* DATA:
::::::::

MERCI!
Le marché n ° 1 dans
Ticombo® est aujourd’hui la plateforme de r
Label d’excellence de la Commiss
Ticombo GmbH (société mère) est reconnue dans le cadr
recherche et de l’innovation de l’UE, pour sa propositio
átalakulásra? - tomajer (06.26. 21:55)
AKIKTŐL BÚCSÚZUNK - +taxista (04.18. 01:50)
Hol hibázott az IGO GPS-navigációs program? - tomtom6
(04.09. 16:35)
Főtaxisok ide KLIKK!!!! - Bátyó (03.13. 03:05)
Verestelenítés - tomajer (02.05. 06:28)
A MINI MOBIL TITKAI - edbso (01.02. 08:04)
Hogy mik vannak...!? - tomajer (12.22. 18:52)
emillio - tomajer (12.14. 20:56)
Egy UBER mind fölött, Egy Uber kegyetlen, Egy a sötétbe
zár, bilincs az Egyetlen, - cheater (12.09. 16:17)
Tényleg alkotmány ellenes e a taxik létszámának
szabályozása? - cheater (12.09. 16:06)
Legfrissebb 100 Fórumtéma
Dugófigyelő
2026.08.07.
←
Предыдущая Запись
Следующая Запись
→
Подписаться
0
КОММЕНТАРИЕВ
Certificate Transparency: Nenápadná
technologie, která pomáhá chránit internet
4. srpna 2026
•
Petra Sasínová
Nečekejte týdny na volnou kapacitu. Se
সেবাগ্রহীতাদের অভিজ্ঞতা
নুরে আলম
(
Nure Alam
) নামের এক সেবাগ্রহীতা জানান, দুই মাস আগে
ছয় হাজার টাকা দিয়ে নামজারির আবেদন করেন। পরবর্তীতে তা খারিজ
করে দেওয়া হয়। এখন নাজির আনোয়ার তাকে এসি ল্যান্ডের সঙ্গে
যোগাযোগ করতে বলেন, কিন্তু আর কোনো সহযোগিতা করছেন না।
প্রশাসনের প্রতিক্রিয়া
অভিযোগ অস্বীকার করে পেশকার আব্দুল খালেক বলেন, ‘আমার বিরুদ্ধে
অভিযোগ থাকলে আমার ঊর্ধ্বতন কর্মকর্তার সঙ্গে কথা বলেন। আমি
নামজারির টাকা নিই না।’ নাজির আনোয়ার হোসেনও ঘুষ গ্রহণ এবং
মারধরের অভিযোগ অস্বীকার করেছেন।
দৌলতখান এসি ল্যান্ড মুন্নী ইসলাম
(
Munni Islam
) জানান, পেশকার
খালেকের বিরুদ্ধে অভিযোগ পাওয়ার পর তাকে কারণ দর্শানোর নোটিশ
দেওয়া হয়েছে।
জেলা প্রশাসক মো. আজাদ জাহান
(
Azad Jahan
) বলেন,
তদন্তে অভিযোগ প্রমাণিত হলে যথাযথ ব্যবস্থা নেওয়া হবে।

::::::::

Take the listing above and repeat exactly the lines from the one containing "Nečekejte týdny na volnou kapacitu. Se" through the one containing "করে দেওয়া হয়।", both included.

Nečekejte týdny na volnou kapacitu. Se
সেবাগ্রহীতাদের অভিজ্ঞতা
নুরে আলম
(
Nure Alam
) নামের এক সেবাগ্রহীতা জানান, দুই মাস আগে
ছয় হাজার টাকা দিয়ে নামজারির আবেদন করেন। পরবর্তীতে তা খারিজ
করে দেওয়া হয়। এখন নাজির আনোয়ার তাকে এসি ল্যান্ডের সঙ্গে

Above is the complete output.